Lorsqu’une ressource est épuisée à un endroit, il ne reste plus qu’à l’extraire ailleurs. C’était la logique jusqu’à présent. Mais cette logique est également épuisée. À juste titre, car un écosystème donné ne peut être remplacé par un autre. Mais ce qui change la donne au niveau économique, c’est qu’avec la disparition des écosystèmes, ce sont les activités des entreprises qui subissent le coup de la crise écologique.

En savoir plus : Comprendre la crise de la biodiversité : les bases

Des gens vivants sans réelle valeur

Comme le rappelle l’IPBES (Plateforme scientifique et politique intergouvernementale sur la biodiversité et les services écosystémiques), le GIEC sur la biodiversité, dans un rapport sur les « services écosystémiques » (ie services d’approvisionnement, régulation, bien-être… réalisés par la faune, la flore et les écosystèmes) , 14 catégories de contributions sur 18 développées par l’IPBES sont en déclin. Concrètement, cela signifie la réduction de « services » aussi essentiels que la régulation de la qualité de l’eau douce, la protection des sols ou la pollinisation.

La valeur économique de ces « services écosystémiques » est estimée à 140 000 milliards de dollars chaque année par les travaux de synthèse de l’OCDE, soit près de 1,5 fois le PIB mondial.

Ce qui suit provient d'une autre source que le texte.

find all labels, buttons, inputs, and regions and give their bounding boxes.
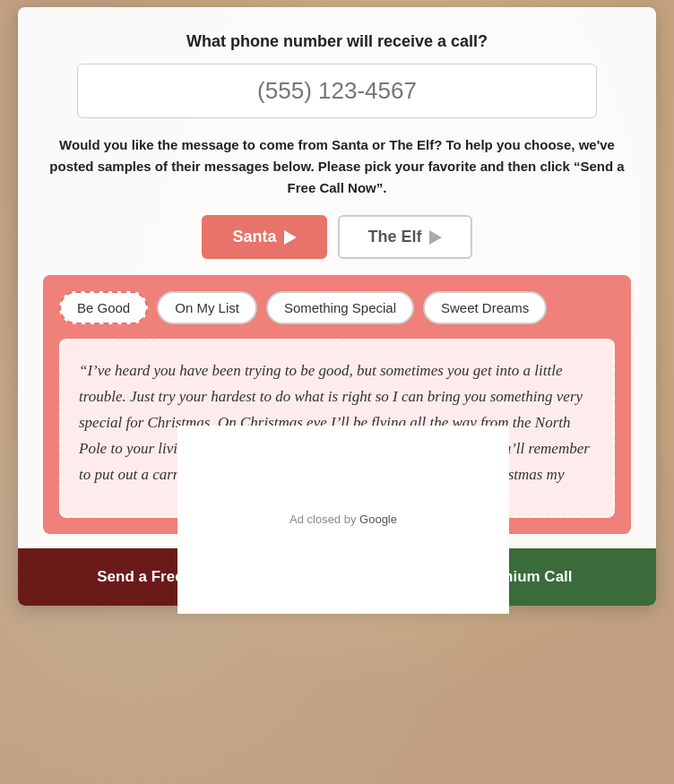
ad-text: Ad closed by Google [289, 510, 397, 530]
tab-something-special[interactable]: Something Special [266, 291, 414, 324]
tab-be-good[interactable]: Be Good [59, 291, 148, 324]
tab-sweet-dreams[interactable]: Sweet Dreams [423, 291, 547, 324]
question-title: What phone number will receive a call? [43, 32, 631, 51]
tab-on-my-list[interactable]: On My List [157, 291, 257, 324]
santa-play-icon [284, 230, 297, 245]
card-content: What phone number will receive a call? W… [43, 32, 631, 606]
message-panel: Be Good On My List Something Special Swe… [43, 275, 631, 534]
description-text: Would you like the message to come from … [43, 134, 631, 199]
phone-input[interactable] [91, 77, 583, 105]
elf-label: The Elf [368, 228, 422, 246]
message-tabs: Be Good On My List Something Special Swe… [59, 291, 615, 324]
santa-label: Santa [232, 228, 276, 246]
ad-overlay: Ad closed by Google [177, 426, 509, 614]
message-box: “I’ve heard you have been trying to be g… [59, 339, 615, 518]
phone-input-wrapper [77, 64, 597, 118]
santa-button[interactable]: Santa [202, 215, 326, 259]
voice-buttons: Santa The Elf [43, 215, 631, 259]
ad-google: Google [359, 513, 397, 526]
elf-button[interactable]: The Elf [338, 215, 472, 259]
main-card: What phone number will receive a call? W… [18, 7, 656, 606]
elf-play-icon [429, 230, 442, 245]
ad-label: Ad closed by [289, 513, 356, 526]
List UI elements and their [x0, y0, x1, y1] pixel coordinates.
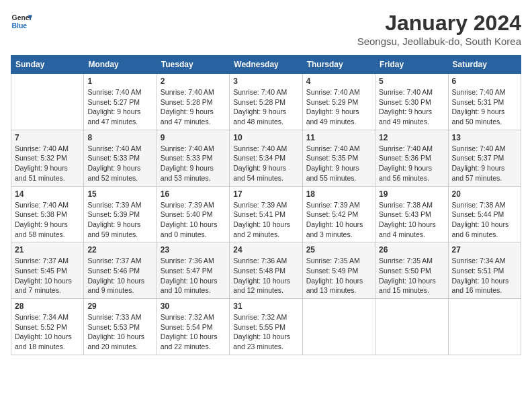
header-monday: Monday — [84, 56, 157, 74]
calendar-cell: 21Sunrise: 7:37 AMSunset: 5:45 PMDayligh… — [11, 242, 84, 299]
day-info: Sunrise: 7:40 AMSunset: 5:32 PMDaylight:… — [15, 144, 80, 183]
week-row-1: 1Sunrise: 7:40 AMSunset: 5:27 PMDaylight… — [11, 74, 521, 130]
calendar-cell: 26Sunrise: 7:35 AMSunset: 5:50 PMDayligh… — [375, 242, 448, 299]
day-info: Sunrise: 7:40 AMSunset: 5:37 PMDaylight:… — [452, 144, 517, 183]
day-number: 19 — [379, 189, 444, 199]
calendar-cell — [11, 74, 84, 130]
day-info: Sunrise: 7:35 AMSunset: 5:49 PMDaylight:… — [306, 256, 371, 295]
calendar-title: January 2024 — [357, 11, 521, 36]
header-thursday: Thursday — [302, 56, 375, 74]
calendar-cell: 13Sunrise: 7:40 AMSunset: 5:37 PMDayligh… — [448, 130, 521, 186]
calendar-cell: 9Sunrise: 7:40 AMSunset: 5:33 PMDaylight… — [157, 130, 229, 186]
day-number: 23 — [161, 245, 226, 255]
day-info: Sunrise: 7:40 AMSunset: 5:38 PMDaylight:… — [15, 200, 80, 240]
header-friday: Friday — [375, 56, 448, 74]
week-row-3: 14Sunrise: 7:40 AMSunset: 5:38 PMDayligh… — [11, 186, 521, 242]
day-info: Sunrise: 7:36 AMSunset: 5:47 PMDaylight:… — [161, 256, 226, 295]
day-number: 22 — [87, 245, 152, 255]
header-sunday: Sunday — [11, 56, 84, 74]
day-number: 29 — [87, 302, 152, 311]
day-number: 5 — [379, 77, 444, 86]
header-wednesday: Wednesday — [230, 56, 302, 74]
calendar-cell: 18Sunrise: 7:39 AMSunset: 5:42 PMDayligh… — [302, 186, 375, 242]
day-number: 13 — [452, 133, 517, 142]
svg-text:Blue: Blue — [12, 22, 28, 30]
calendar-cell: 24Sunrise: 7:36 AMSunset: 5:48 PMDayligh… — [230, 242, 302, 299]
header-tuesday: Tuesday — [157, 56, 229, 74]
calendar-subtitle: Seongsu, Jeollabuk-do, South Korea — [357, 36, 521, 47]
day-number: 7 — [15, 133, 80, 142]
calendar-cell: 11Sunrise: 7:40 AMSunset: 5:35 PMDayligh… — [302, 130, 375, 186]
calendar-cell — [302, 299, 375, 355]
day-number: 8 — [87, 133, 152, 142]
day-info: Sunrise: 7:40 AMSunset: 5:33 PMDaylight:… — [87, 144, 152, 183]
page-header: General Blue January 2024 Seongsu, Jeoll… — [11, 11, 521, 47]
day-info: Sunrise: 7:32 AMSunset: 5:54 PMDaylight:… — [161, 312, 226, 352]
day-info: Sunrise: 7:37 AMSunset: 5:45 PMDaylight:… — [15, 256, 80, 295]
day-number: 11 — [306, 133, 371, 142]
day-info: Sunrise: 7:39 AMSunset: 5:39 PMDaylight:… — [87, 200, 152, 240]
day-info: Sunrise: 7:40 AMSunset: 5:33 PMDaylight:… — [161, 144, 226, 183]
calendar-cell: 22Sunrise: 7:37 AMSunset: 5:46 PMDayligh… — [84, 242, 157, 299]
calendar-cell: 25Sunrise: 7:35 AMSunset: 5:49 PMDayligh… — [302, 242, 375, 299]
calendar-cell: 5Sunrise: 7:40 AMSunset: 5:30 PMDaylight… — [375, 74, 448, 130]
day-number: 25 — [306, 245, 371, 255]
day-number: 15 — [87, 189, 152, 199]
calendar-cell — [375, 299, 448, 355]
day-number: 6 — [452, 77, 517, 86]
day-info: Sunrise: 7:40 AMSunset: 5:34 PMDaylight:… — [233, 144, 298, 183]
calendar-cell: 14Sunrise: 7:40 AMSunset: 5:38 PMDayligh… — [11, 186, 84, 242]
calendar-cell: 1Sunrise: 7:40 AMSunset: 5:27 PMDaylight… — [84, 74, 157, 130]
day-number: 1 — [87, 77, 152, 86]
day-number: 31 — [233, 302, 298, 311]
calendar-cell: 31Sunrise: 7:32 AMSunset: 5:55 PMDayligh… — [230, 299, 302, 355]
day-info: Sunrise: 7:34 AMSunset: 5:52 PMDaylight:… — [15, 312, 80, 352]
calendar-cell: 27Sunrise: 7:34 AMSunset: 5:51 PMDayligh… — [448, 242, 521, 299]
day-info: Sunrise: 7:32 AMSunset: 5:55 PMDaylight:… — [233, 312, 298, 352]
week-row-2: 7Sunrise: 7:40 AMSunset: 5:32 PMDaylight… — [11, 130, 521, 186]
calendar-cell: 29Sunrise: 7:33 AMSunset: 5:53 PMDayligh… — [84, 299, 157, 355]
day-number: 2 — [161, 77, 226, 86]
day-number: 9 — [161, 133, 226, 142]
day-number: 14 — [15, 189, 80, 199]
day-info: Sunrise: 7:38 AMSunset: 5:44 PMDaylight:… — [452, 200, 517, 240]
calendar-cell: 8Sunrise: 7:40 AMSunset: 5:33 PMDaylight… — [84, 130, 157, 186]
day-number: 27 — [452, 245, 517, 255]
day-info: Sunrise: 7:40 AMSunset: 5:28 PMDaylight:… — [233, 87, 298, 127]
day-number: 17 — [233, 189, 298, 199]
day-info: Sunrise: 7:38 AMSunset: 5:43 PMDaylight:… — [379, 200, 444, 240]
calendar-cell: 20Sunrise: 7:38 AMSunset: 5:44 PMDayligh… — [448, 186, 521, 242]
day-info: Sunrise: 7:40 AMSunset: 5:36 PMDaylight:… — [379, 144, 444, 183]
calendar-cell: 3Sunrise: 7:40 AMSunset: 5:28 PMDaylight… — [230, 74, 302, 130]
week-row-5: 28Sunrise: 7:34 AMSunset: 5:52 PMDayligh… — [11, 299, 521, 355]
day-info: Sunrise: 7:40 AMSunset: 5:30 PMDaylight:… — [379, 87, 444, 127]
day-number: 10 — [233, 133, 298, 142]
day-number: 21 — [15, 245, 80, 255]
day-info: Sunrise: 7:40 AMSunset: 5:31 PMDaylight:… — [452, 87, 517, 127]
day-info: Sunrise: 7:33 AMSunset: 5:53 PMDaylight:… — [87, 312, 152, 352]
calendar-cell: 19Sunrise: 7:38 AMSunset: 5:43 PMDayligh… — [375, 186, 448, 242]
week-row-4: 21Sunrise: 7:37 AMSunset: 5:45 PMDayligh… — [11, 242, 521, 299]
day-number: 24 — [233, 245, 298, 255]
day-number: 4 — [306, 77, 371, 86]
title-block: January 2024 Seongsu, Jeollabuk-do, Sout… — [357, 11, 521, 47]
day-info: Sunrise: 7:40 AMSunset: 5:28 PMDaylight:… — [161, 87, 226, 127]
calendar-cell: 10Sunrise: 7:40 AMSunset: 5:34 PMDayligh… — [230, 130, 302, 186]
calendar-header-row: SundayMondayTuesdayWednesdayThursdayFrid… — [11, 56, 521, 74]
calendar-cell: 7Sunrise: 7:40 AMSunset: 5:32 PMDaylight… — [11, 130, 84, 186]
day-number: 28 — [15, 302, 80, 311]
calendar-cell: 15Sunrise: 7:39 AMSunset: 5:39 PMDayligh… — [84, 186, 157, 242]
header-saturday: Saturday — [448, 56, 521, 74]
day-info: Sunrise: 7:40 AMSunset: 5:29 PMDaylight:… — [306, 87, 371, 127]
day-number: 30 — [161, 302, 226, 311]
day-number: 16 — [161, 189, 226, 199]
day-info: Sunrise: 7:39 AMSunset: 5:42 PMDaylight:… — [306, 200, 371, 240]
day-info: Sunrise: 7:34 AMSunset: 5:51 PMDaylight:… — [452, 256, 517, 295]
calendar-cell: 28Sunrise: 7:34 AMSunset: 5:52 PMDayligh… — [11, 299, 84, 355]
calendar-cell: 6Sunrise: 7:40 AMSunset: 5:31 PMDaylight… — [448, 74, 521, 130]
calendar-table: SundayMondayTuesdayWednesdayThursdayFrid… — [11, 55, 521, 355]
day-number: 12 — [379, 133, 444, 142]
calendar-cell: 16Sunrise: 7:39 AMSunset: 5:40 PMDayligh… — [157, 186, 229, 242]
day-info: Sunrise: 7:40 AMSunset: 5:35 PMDaylight:… — [306, 144, 371, 183]
calendar-cell — [448, 299, 521, 355]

Une valeur monumentale, qui pour Gilles Kleitz reste loin de la représentation réelle du Vivant. « La valeur est un instrument d’équivalence très réducteurprécise le directeur adjoint pour la science de l’IRD, La nature n’est pas complètement quantifiable. 1 000 hectares de forêt amazonienne ne représentent pas simplement 1 000 fois un hectare de forêt amazonienne. C’est bien plus que cela.

Pour l’ingénieur agronome, la valeur de la nature et son exploitation progressive dans l’économie posent encore de nombreuses difficultés. Premièrement, les instruments et mesures environnementales sont encore “imparfait” et « très peu mobilisé par la politique et le monde économique ». L’IPBES constate dans un autre rapport sur la valeur de la nature que moins de 5% des décisions politiques dans le monde prennent en compte les différentes valeurs de la nature présentes dans la littérature scientifique. Et le déclin de la biodiversité s’accélère, comme le montre le dernier rapport du WWF, qui alerte sur la disparition de 73 % de la population de vertébrés sauvages au cours des 50 dernières années.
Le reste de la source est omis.